Focusing on the event you wrote about in week 2, rewrite that story in fiction form. Let the characters you create play out the scene, expressing any emotions that you have bubbling up or actions you wish you would have taken. When it comes to anger, let it out. If you feel like getting revenge on someone, create a villain who takes no prisoners, allowing yourself to feel and express those emotions in a safe space. Be sure to write an ending — or multiple endings! — that you prefer had happened. Alternately, rewrite your story as the person you are today. How might your current self do things differently? How it works: “Working through your pain in story form has a powerful effect on the brain,” says Pennebaker. Although it doesn’t change what happened, as we rewrite our stories to have an ending we desire, research shows that we create new neural pathways that help us feel as if things had happened the way we wished, which dramatically lessens any pain connected to the incident.

Narrate Your Ideal Future

Use each session this week to describe a vivid mental picture of your future self. What do you hope your life will be like in five years? Do you have a new house? Working your dream job? Retiring and traveling? How do you feel about your life and about yourself? Describe every emotion that comes up, allowing the writing to move in the direction your psyche needs most.

How it works: “By imagining your future, you activate a specific region of the brain,” Finkelstein says. “When you put that thought into writing, you also activate other regions responsible for moving your hands and processing language. The more regions you light up, the more ingrained that thought becomes, and the more likely you’ll act on what you’ve envisioned.” The proof: 76 percent of business owners who used this type of future visualization while setting goals achieve them!

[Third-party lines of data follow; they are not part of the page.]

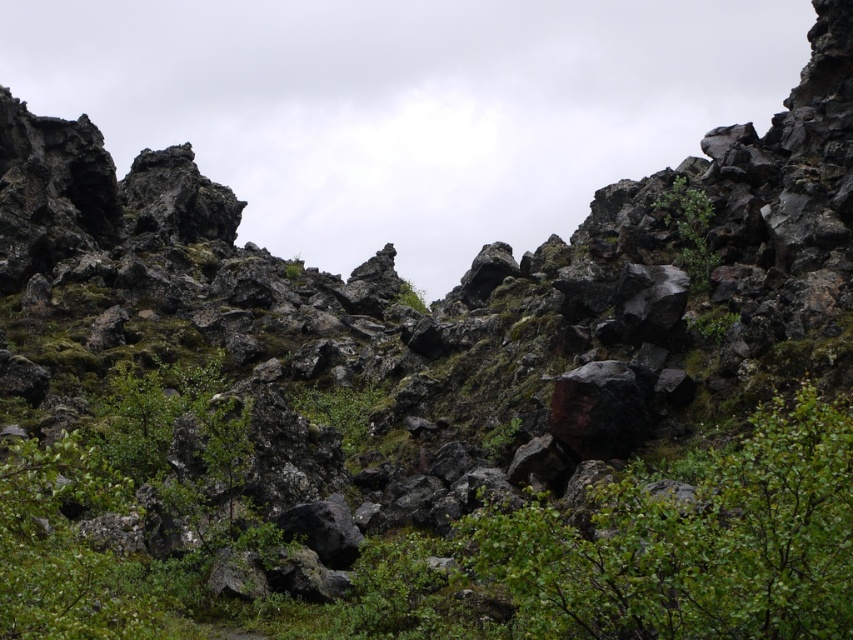 The width and height of the screenshot is (853, 640). I want to click on shiny black rock at center-right, so click(x=650, y=298).

Who is more forward, (630,300) or (689,220)?

Positioned in front is point (630,300).

This screenshot has width=853, height=640. I want to click on shiny black rock at center-right, so click(x=650, y=298).

Is the position of green leafy shrubs at center less distant than that of shiny black rock at center-right?

Yes, it is in front of shiny black rock at center-right.

Find the location of a particular element. The width and height of the screenshot is (853, 640). green leafy shrubs at center is located at coordinates (646, 548).

Locate an element on the screen. Image resolution: width=853 pixels, height=640 pixels. green leafy shrubs at center is located at coordinates (646, 548).

Find the location of `green leafy shrubs at center`. green leafy shrubs at center is located at coordinates (646, 548).

Which is more to the right, green leafy shrubs at center or green leafy shrub at upper right?

green leafy shrub at upper right

Between green leafy shrubs at center and green leafy shrub at upper right, which one has more height?

Standing taller between the two is green leafy shrubs at center.

You are a GUI agent. You are given a task and a screenshot of the screen. Output one action in this format:
    pyautogui.click(x=<x>, y=<y>)
    Task: Click on the green leafy shrubs at center
    This screenshot has width=853, height=640.
    Given the screenshot: What is the action you would take?
    pyautogui.click(x=646, y=548) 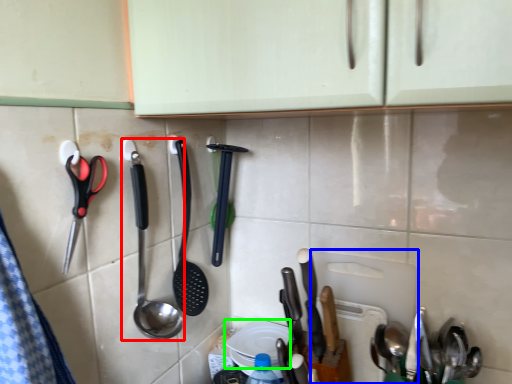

At the end of your four weeks, your routine has become a habit, so you can write about anything you want — your day, another painful or happy event, more fictional characters — as long as you keep it going, says Pelletier. “By sustaining the practice, you get the maximum stress-reducing benefits.”

This content is not a substitute for professional medical advice or diagnosis. Always consult your physician before pursuing any treatment plan.